June 20, 2004 – As a follow-up to last September's first-ever conference on investment and development in the insular territories, held in Washington, D.C., the U.S. Department of the Interior has planned another such gathering for this fall, in Los Angeles.
Interior Secretary Gale Norton will host the second conference, set for Sept. 23 and 24 at the Marriott Hotel in downtown L.A., as she did the first one.
It will provide networking opportunities for "the seven island jurisdictions for which the department has responsibility," a release from Interior's Office of Insular Affairs states. The seven are the Virgin Islands, Guam, American Samoa, the Commonwealth of the Northern Mariana Islands, the Republic of Palau, the Republic of the Marshall Islands and the Federated States of Micronesia.

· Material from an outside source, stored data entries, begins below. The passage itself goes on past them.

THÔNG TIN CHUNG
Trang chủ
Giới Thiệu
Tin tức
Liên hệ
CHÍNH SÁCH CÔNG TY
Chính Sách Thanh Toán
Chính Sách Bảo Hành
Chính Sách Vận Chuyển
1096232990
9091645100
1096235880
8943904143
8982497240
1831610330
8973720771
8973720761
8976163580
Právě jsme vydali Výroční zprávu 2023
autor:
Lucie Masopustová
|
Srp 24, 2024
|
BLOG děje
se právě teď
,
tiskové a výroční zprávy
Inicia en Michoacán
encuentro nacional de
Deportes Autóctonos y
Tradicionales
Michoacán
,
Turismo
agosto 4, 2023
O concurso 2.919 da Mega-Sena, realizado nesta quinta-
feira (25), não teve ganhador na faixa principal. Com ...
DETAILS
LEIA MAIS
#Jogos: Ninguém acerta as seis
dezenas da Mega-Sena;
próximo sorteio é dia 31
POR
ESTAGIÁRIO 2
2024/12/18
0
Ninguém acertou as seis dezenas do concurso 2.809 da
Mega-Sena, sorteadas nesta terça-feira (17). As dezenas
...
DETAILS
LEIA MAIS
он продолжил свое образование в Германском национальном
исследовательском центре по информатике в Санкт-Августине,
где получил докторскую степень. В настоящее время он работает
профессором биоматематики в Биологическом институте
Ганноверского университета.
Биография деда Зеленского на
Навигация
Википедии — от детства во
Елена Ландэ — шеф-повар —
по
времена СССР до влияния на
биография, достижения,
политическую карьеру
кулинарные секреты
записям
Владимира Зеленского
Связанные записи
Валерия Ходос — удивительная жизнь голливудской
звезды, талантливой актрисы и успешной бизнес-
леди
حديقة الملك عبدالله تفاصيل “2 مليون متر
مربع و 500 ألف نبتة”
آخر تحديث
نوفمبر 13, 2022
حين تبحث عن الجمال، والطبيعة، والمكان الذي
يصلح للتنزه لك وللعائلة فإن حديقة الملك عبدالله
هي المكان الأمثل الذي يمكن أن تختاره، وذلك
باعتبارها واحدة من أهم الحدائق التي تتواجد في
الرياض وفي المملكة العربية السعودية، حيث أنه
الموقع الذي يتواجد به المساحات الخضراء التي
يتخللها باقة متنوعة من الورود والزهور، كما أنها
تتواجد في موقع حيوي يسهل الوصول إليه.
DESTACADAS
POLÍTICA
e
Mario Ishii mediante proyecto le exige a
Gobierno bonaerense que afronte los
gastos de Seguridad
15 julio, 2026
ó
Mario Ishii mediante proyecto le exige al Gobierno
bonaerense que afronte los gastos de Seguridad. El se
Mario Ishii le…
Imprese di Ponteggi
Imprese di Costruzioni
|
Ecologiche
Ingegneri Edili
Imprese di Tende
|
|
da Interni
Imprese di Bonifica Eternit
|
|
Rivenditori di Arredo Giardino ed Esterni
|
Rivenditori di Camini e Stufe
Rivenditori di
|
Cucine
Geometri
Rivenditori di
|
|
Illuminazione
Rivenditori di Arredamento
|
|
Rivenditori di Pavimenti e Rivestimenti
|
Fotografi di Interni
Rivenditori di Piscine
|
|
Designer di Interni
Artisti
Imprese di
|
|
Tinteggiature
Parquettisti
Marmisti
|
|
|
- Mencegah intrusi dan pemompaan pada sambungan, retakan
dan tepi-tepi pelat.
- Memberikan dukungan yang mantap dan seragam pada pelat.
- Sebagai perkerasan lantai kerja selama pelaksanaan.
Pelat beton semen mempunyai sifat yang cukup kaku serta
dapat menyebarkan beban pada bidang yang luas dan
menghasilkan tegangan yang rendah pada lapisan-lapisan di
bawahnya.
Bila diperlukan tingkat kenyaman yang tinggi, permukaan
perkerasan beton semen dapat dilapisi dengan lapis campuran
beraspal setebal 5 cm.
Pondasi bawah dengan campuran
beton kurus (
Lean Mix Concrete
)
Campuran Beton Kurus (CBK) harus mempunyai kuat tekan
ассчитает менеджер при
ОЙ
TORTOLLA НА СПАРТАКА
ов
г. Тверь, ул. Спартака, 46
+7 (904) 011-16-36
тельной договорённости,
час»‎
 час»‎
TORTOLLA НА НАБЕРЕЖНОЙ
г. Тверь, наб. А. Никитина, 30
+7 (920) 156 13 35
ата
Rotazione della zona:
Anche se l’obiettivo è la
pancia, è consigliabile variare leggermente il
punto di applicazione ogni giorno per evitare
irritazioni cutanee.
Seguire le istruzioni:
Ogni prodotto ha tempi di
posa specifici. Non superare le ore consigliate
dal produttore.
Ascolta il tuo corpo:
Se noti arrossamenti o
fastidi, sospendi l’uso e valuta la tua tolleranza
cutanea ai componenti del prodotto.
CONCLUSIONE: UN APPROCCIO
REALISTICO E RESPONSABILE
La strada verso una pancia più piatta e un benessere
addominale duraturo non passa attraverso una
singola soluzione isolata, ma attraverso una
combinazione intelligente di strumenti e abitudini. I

The islands "offer American companies excellent contracting opportunities," Norton said in announcing the conference. She stressed that Interior's role is to facilitate interaction and the exchange of information that might lead to business dealings, not to support any particular projects.
"Every company will have to do its due diligence to determine whether it makes sense for that company to do business in the islands," she said.
Norton said the hundreds of millions of federal dollars flowing into the insular areas each year create major contracting opportunities. "We want to make sure that American firms know about these opportunities so they can win their fair share," she said.
"The federal government recently agreed to send $3.5 billion in grants to the Marshall Islands and the Federated States of Micronesia alone over the next 20 years," she said.
The conference held last September was for only the Virgin Islands, Guam, American Samoa and the Northern Marianas. (See "V.I. Officials Take Advantage of D.C. Opportunities".)
Attended by more than 500 business people from 33 states and territories, it featured a series of panel discussions on various aspects of investment and development, including privatization, infrastructure, financing, tax incentives and small business procurement opportunities. Presenters included 14 representatives of the V.I. business, government and academic communities. (See "V.I. a Major Player in Investment Conference".)
The businesses represented included environmental technology, information technology, construction, education and training, real estate development, tourism, shipping, energy and professional services.
The 2004 conference, Norton said, will present a number of possible opportunities for win-win situations. "If, for example, a California-based global hotel chain expands by building resort hotels in the island," the release stated, "it will create jobs in the islands and opportunities for U.S.-based contractors. The expansion of the business should also create jobs and prosperity back in California."